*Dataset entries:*
------------------------------------------------

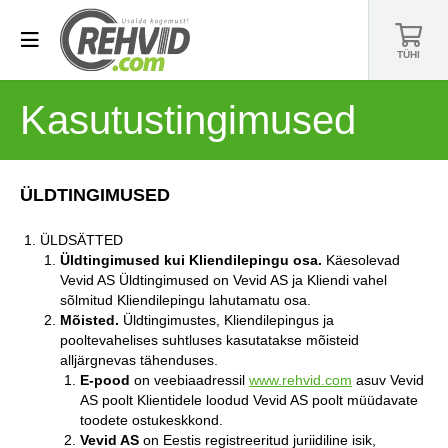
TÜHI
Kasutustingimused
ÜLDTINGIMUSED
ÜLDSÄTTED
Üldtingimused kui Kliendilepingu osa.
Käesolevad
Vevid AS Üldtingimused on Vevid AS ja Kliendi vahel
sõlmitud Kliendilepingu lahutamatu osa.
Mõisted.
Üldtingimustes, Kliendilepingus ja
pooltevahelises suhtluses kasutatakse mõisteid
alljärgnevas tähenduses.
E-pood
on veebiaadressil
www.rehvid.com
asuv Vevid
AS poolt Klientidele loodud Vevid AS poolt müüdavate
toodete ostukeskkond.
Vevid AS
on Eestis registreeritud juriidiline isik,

------------------------------------------------

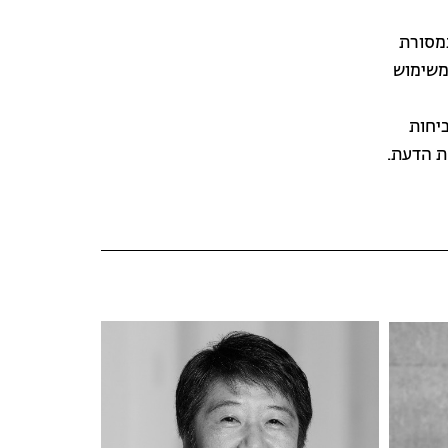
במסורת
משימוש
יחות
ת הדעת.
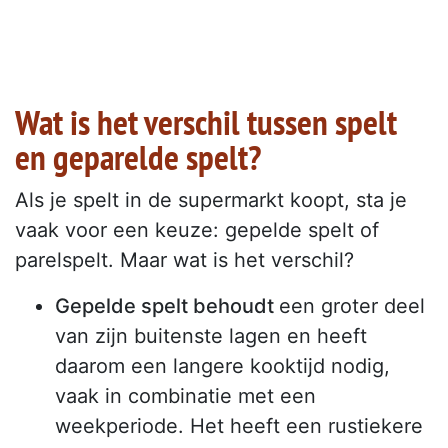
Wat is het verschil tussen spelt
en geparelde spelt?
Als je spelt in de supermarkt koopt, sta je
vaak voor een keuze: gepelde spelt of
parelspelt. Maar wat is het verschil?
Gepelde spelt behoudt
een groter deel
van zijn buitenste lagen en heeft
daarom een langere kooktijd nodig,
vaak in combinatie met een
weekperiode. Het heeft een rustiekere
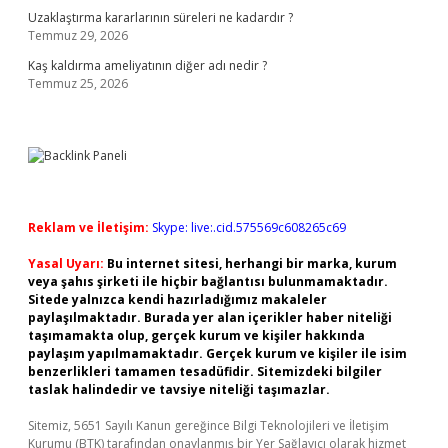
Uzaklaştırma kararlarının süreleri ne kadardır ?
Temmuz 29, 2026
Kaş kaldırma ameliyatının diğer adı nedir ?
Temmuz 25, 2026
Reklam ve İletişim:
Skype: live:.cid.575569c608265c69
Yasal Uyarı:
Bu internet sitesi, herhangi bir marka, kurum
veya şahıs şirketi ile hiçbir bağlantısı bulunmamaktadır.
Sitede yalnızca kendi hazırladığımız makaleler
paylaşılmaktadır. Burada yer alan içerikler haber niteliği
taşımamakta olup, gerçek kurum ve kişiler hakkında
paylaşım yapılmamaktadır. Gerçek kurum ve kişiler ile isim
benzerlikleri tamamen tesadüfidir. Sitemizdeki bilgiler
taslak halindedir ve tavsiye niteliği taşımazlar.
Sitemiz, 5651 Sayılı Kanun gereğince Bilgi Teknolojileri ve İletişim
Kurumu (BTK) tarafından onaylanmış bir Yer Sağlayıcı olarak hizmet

------------------------------------------------

*Description of the task:*
Return exactly the lines above from the line that has "Temmuz 29, 2026" through the line that has "Kurumu (BTK) tarafından", inclusive, and nothing else.

*Reply:*
Temmuz 29, 2026
Kaş kaldırma ameliyatının diğer adı nedir ?
Temmuz 25, 2026
Reklam ve İletişim:
Skype: live:.cid.575569c608265c69
Yasal Uyarı:
Bu internet sitesi, herhangi bir marka, kurum
veya şahıs şirketi ile hiçbir bağlantısı bulunmamaktadır.
Sitede yalnızca kendi hazırladığımız makaleler
paylaşılmaktadır. Burada yer alan içerikler haber niteliği
taşımamakta olup, gerçek kurum ve kişiler hakkında
paylaşım yapılmamaktadır. Gerçek kurum ve kişiler ile isim
benzerlikleri tamamen tesadüfidir. Sitemizdeki bilgiler
taslak halindedir ve tavsiye niteliği taşımazlar.
Sitemiz, 5651 Sayılı Kanun gereğince Bilgi Teknolojileri ve İletişim
Kurumu (BTK) tarafından onaylanmış bir Yer Sağlayıcı olarak hizmet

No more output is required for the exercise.